The body is the first step to your yoga practice. Grounding back into the body is critical to find the middle ground with which to begin traversing the great road of discovery that lay ahead. The journey in yoga is long, there is no McPeace to drive up to and order a side of happiness and never ending bliss. The reason yoga is called a practice is that it takes practice. The ground covered is vast and begins like any journey with the first step. The first attempt at a yoga practice may be daunting. Why? Well the mind particularly during the first few 50 attempts will be littered with noise pollution, the interjection of distractions of all kinds – each seemingly urgent and of great import at the time. The truth…none of the pending thoughts and petty complaints that arise are really of much concern in the greater scope of existence, but this is where we begin. At least, this is where I began….and I can speak only of my own personal experience, though many have related to me similar stories of their personal travails on the mat.

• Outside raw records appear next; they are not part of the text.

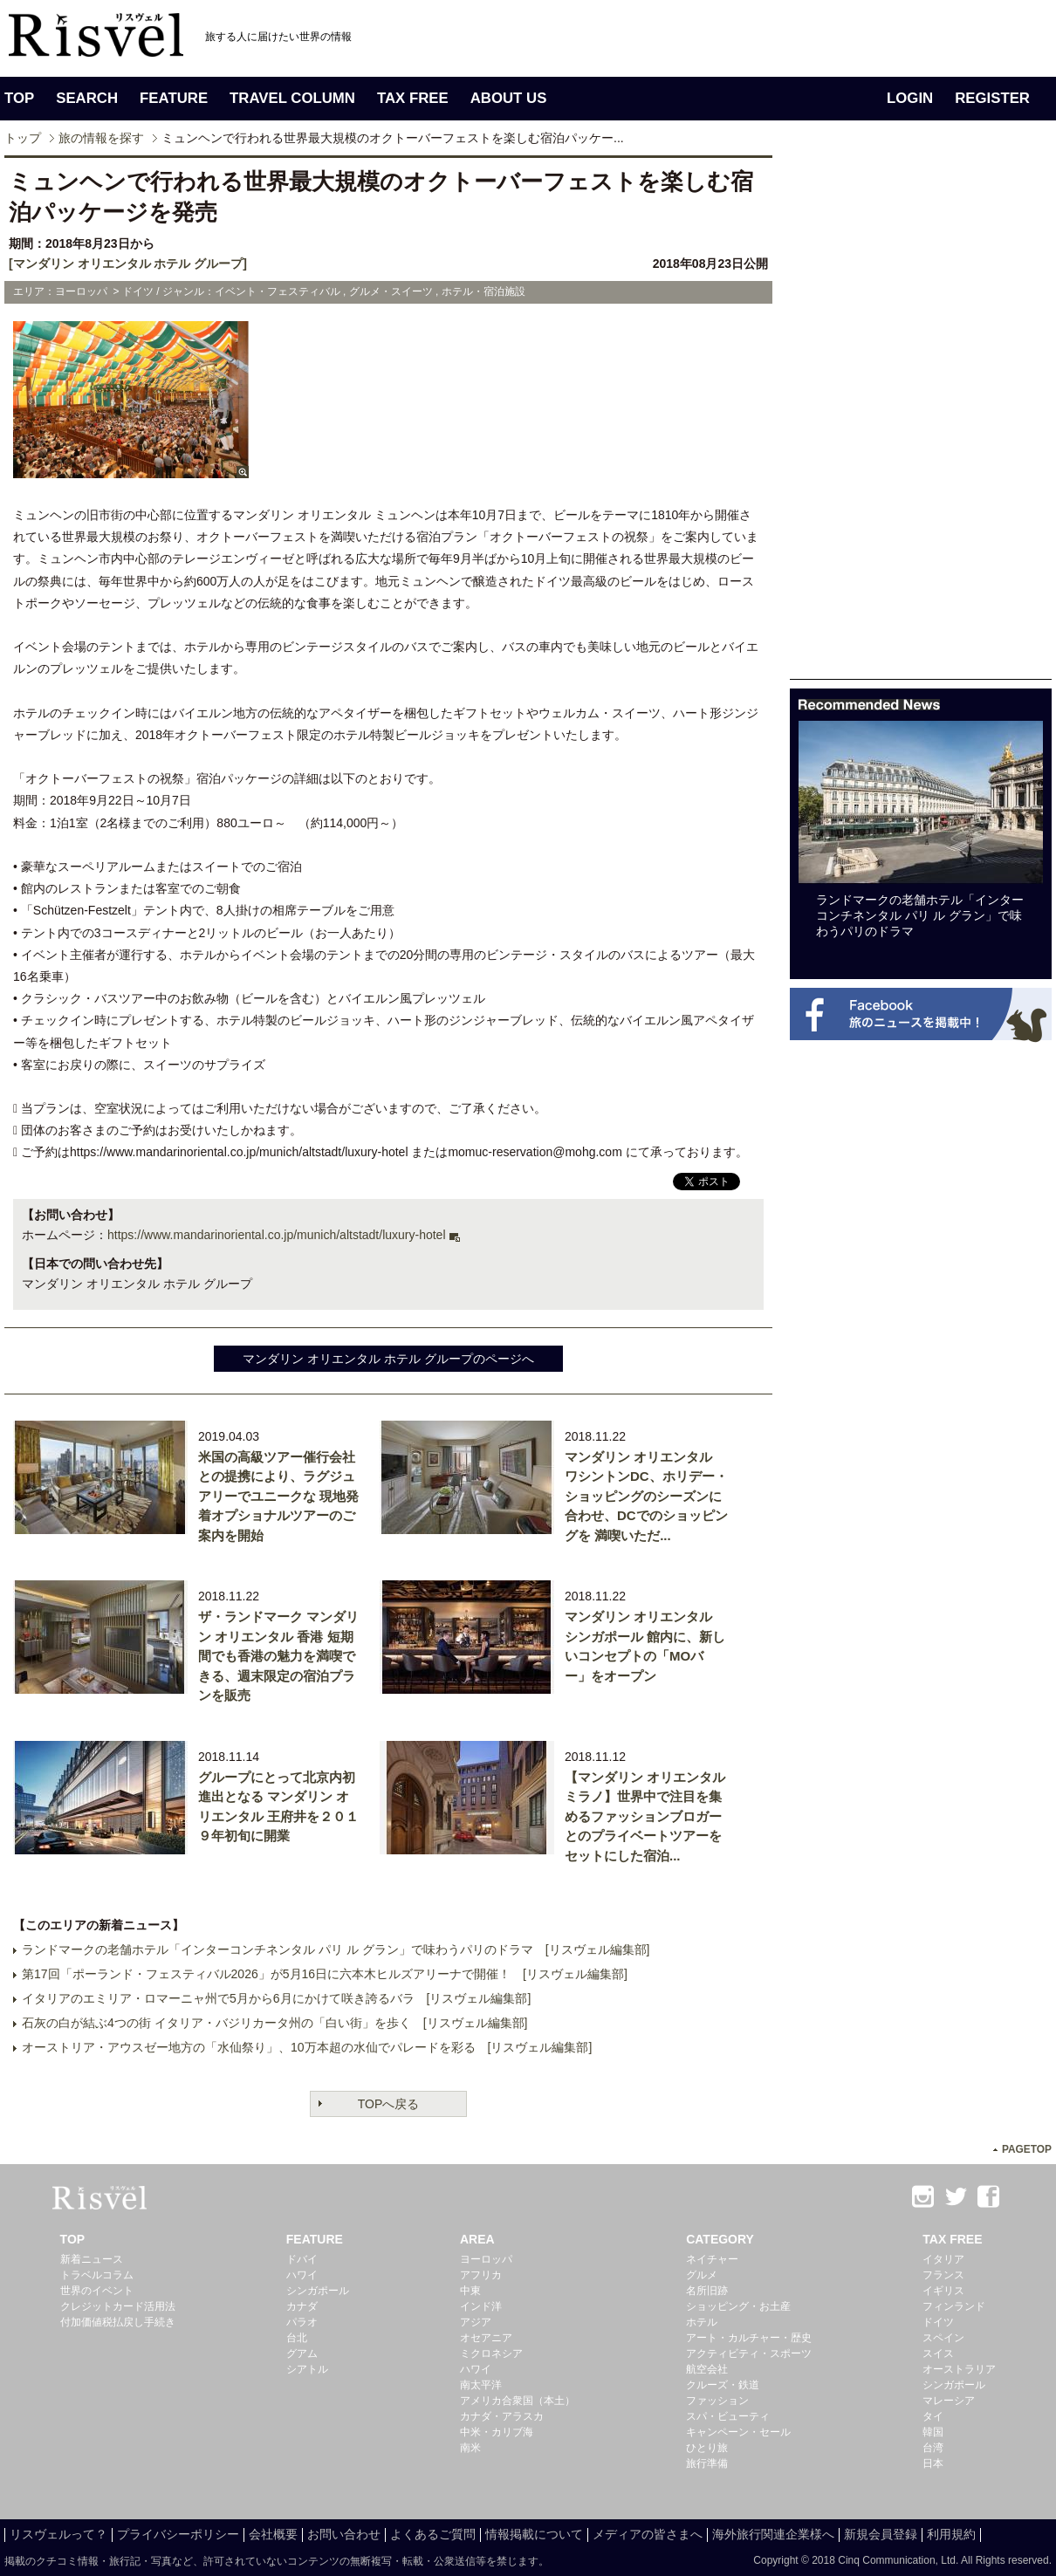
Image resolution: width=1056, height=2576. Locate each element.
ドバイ (302, 2259)
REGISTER (992, 98)
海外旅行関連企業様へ (773, 2534)
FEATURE (174, 98)
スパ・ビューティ (728, 2416)
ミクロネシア (491, 2353)
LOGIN (910, 98)
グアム (302, 2353)
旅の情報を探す (101, 138)
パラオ (302, 2322)
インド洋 (481, 2306)
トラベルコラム (97, 2275)
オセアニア (486, 2338)
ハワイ (302, 2275)
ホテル (701, 2322)
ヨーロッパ (486, 2259)
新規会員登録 (880, 2534)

To connect first with the body is a high priority. I have come to think of it as a grounding wire, the way to prevent shock and greater troubles found in evoking higher levels of spirituality. A practice lead solely by the capricious mind and its crafty imaginings can be an exhausting chase through an infinite maze of possibilities. With regard to yoga, it is best to follow a plan, thousands of years of experience can serve as a guide and outline, but the way for each is somewhat different. Even when following an old routine or an ancient lineage, if you haven’t grounded into your body first however …you may be entertaining a hazard more so than a healthy option. If you begin to practice yoga without taking care to connect and respect your physical body, you may cause yourself injury unintentionally. The reason being is that you may not really feel what you are doing.
Imagine for a moment, all your life you have hit your head against a wall. You have done this for all the years of your life and suddenly someone tells you that this is the cause of great pain. While it may sound true in some ways, you may hesitate to embrace this new knowledge. Let’s imagine for a moment you do finally decide that the headaches and pain you have been experiencing may in some way likely be connected, and finally you decide to make a change. The problem is your body has grown accustomed to this treatment, so it may be desensitized to a more gentle approach, it may take quite some time to come to a more normalized scale of feeling. The same is true for yoga.

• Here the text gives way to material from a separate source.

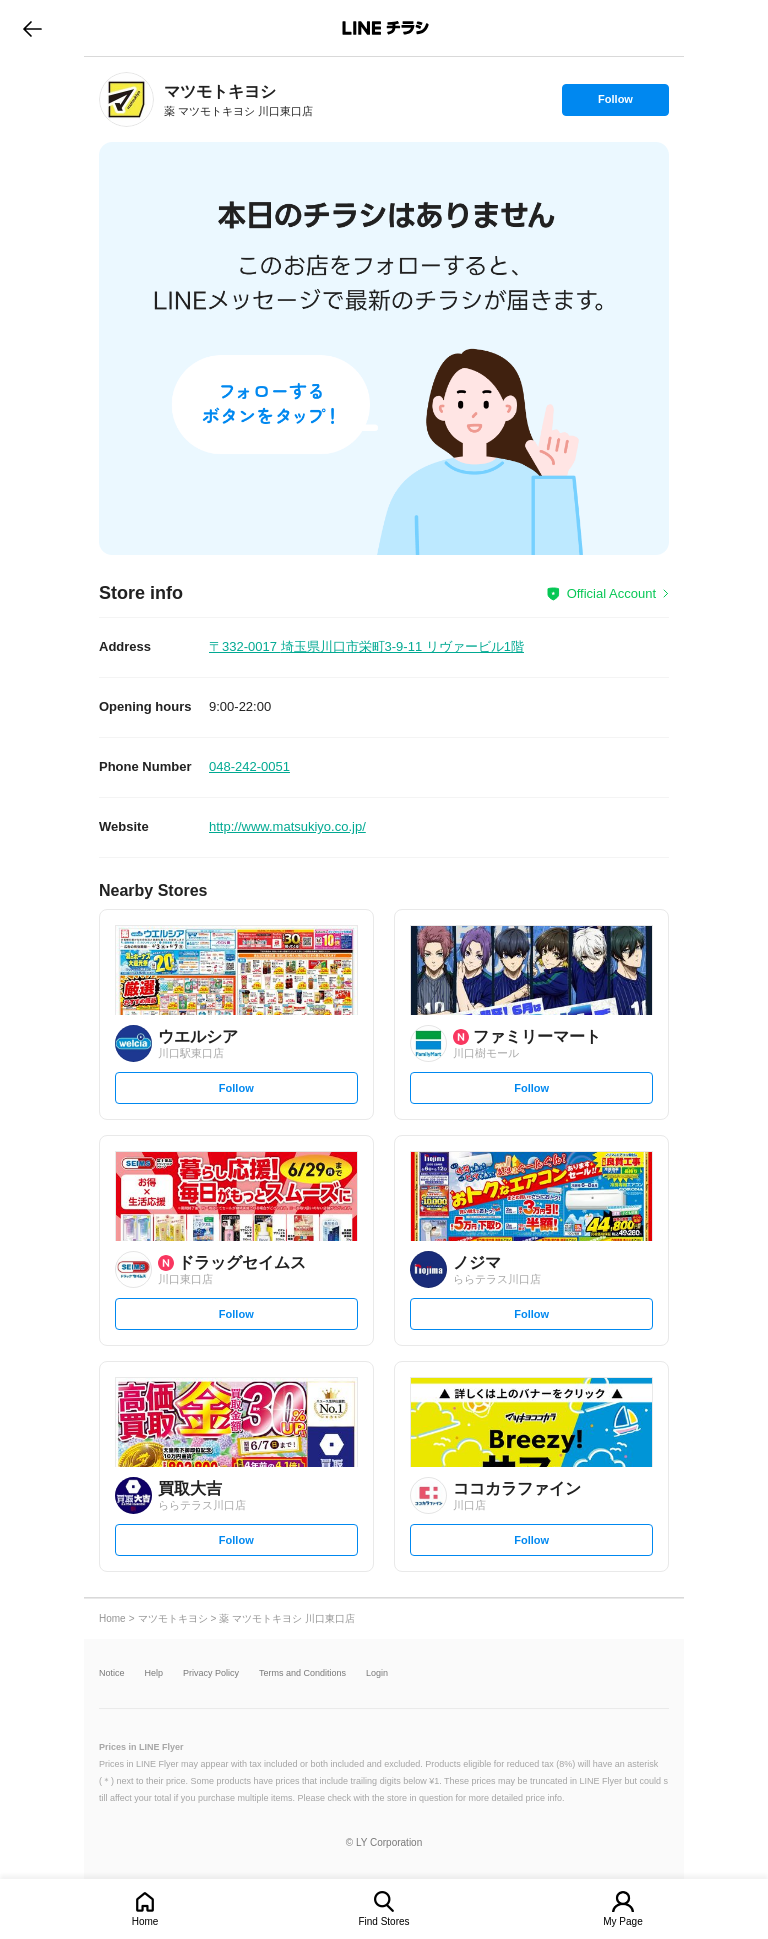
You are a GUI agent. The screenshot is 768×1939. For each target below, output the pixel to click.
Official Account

I have taught hundreds of classes over the years, and in these classes I have seen countless people struggle and attempt to go deeper and further than their body can obviously go. Unfortunately, I can tell them and suggest over and over again that they take a more moderate approach but yet the habit is there, they cannot grasp that I am speaking to them. Even if you tell a person directly, this is not always well received. I know that this is part of their journey and I can only suggest and try to help them learn this important lesson of respecting their own personal body. In truth I too, have found myself guilty of this tendency.
Learning the limitations of oneself is a challenge. Self reflection is necessary and the levels to which one begins to do this only deepen with time. There seems to be a bell curve where much effort leads to great self questioning and then one day this need begins to wane. In the beginning the need for honest self inquiry is paramount, though many great realizations may take time to avail themselves.
A gentle approach to yoga and life run contrary to every ounce of the American mentality. “Push and compete, strive for success, keep your eyes on the prize and don’t give up.” I can’t tell you how many people ask when they will be able to do a certain pose, etc. It is a common misconception to believe that the level of one’s physical practice is in some way the most important thing. The important thing is to know yourself. If there is pain, refrain. Move to a place of reasonable comfort. Effortless effort. The asana means comfortable seat, ironically many find themselves under the notion that a pose must be uncomfortable to gain greater benefit, this could not be further from the truth. While a certain level of discomfort is common in yoga, especially that of the restless mind finally called upon to quiet; pain is not a part of a strong yoga practice. The no pain no gain idea is not the model to follow in yoga, though it may be a phase of your practice as you move to greater understanding of the body.
The purpose of it all is to ground with the body, come to the present moment and get real. During the practice of yoga you will learn to respect your body and work with it not against it. This is one of the very first principles to learn – pace yourself, find a balance between your will and the ability to surrender and let go.